L’abbandono di tutto il nostro essere al Signore diventa, per l’anima, la condizione per disporsi all’adorazione: “Egli è il tuo Signore: prostrati a lui!” (12). E, se sarà capace di volgersi allo Sposo con tutto lo slancio della sua verginità, la sposa riceverà una fecondità universale: “Ai tuoi padri succederanno i tuoi figli, li farai capi di tutta la terra” (17). Così l’atteggiamento dell’abbandono è condizione indispensabile per entrare nella pace dell’adorazione e della contemplazione di Dio. Se l’amata, pur tremante ma con fiducia, si lascerà andare fra le braccia dell’Amato, lo Sposo la stringerà a sé e la renderà feconda. Proprio come l’anima che si abbandona nelle braccia di Dio. Ma la condizione è il “punto zero”.
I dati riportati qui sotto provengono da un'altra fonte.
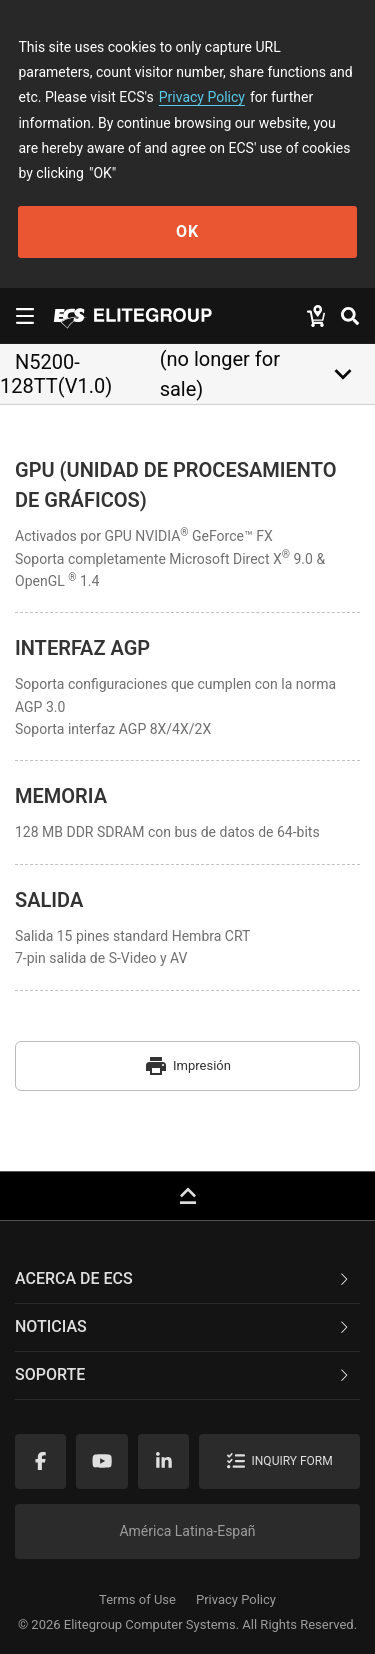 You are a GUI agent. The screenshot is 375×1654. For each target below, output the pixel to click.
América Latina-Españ (187, 1531)
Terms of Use (137, 1599)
Così concludiamo tornando alla radice della lettura e dell’accoglienza della volontà di Dio nel quotidiano. “Vieni al largo!”, sentiamo gridare verso di noi dall’altra riva, ogni giorno della vita. Si tratta di abbandonare la banchina apparentemente sicura dei nostri ragionamenti e di salpare con fiducia nell’amore di Dio. E’ necessario lasciarsi andare alla deriva e scoprire una gioia nuova: quella che consegue dalla povertà assoluta dello spirito che si abbandona nelle mani del Signore. “Vieni e vedi”, ancora una volta dice Gesù a noi, come già un tempo ai primi discepoli che si ponevano la questione di quale fosse la volontà di Dio e di come aderirvi. “Vieni e vedi”. Ancora oggi per noi è e non può non essere che così: andare e vedere. Poche volte ci è dato di vedere e, successivamente di andare. In via ordinaria ci è chiesto di andare e poi di vedere. Ma è così bella la vista, così sorprendente l’orizzonte!
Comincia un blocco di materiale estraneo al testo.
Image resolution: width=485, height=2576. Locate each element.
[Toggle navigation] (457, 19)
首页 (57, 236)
Chiediamo che questa nostra speranza di lettura e accoglienza della volontà di Dio nel quotidiano diventi realtà. Che lo possa diventare con l’aiuto di un accompagnatore o, se Dio vuole, di un padre che ci sia vicino con amore “fraternamente paterno”. Lo chiediamo con quella preghiera che santa Giovanna Francesca di Chantal aveva imparato a dire ogni giorno alla scuola del suo grande, impareggiabile maestro nell’arte del discernimento spirituale: “O mio Dio, tutto quello che tu vuoi, io lo voglio, tutto quello che tu fai io lo amo, tutto quello che tu permetti io lo adoro”.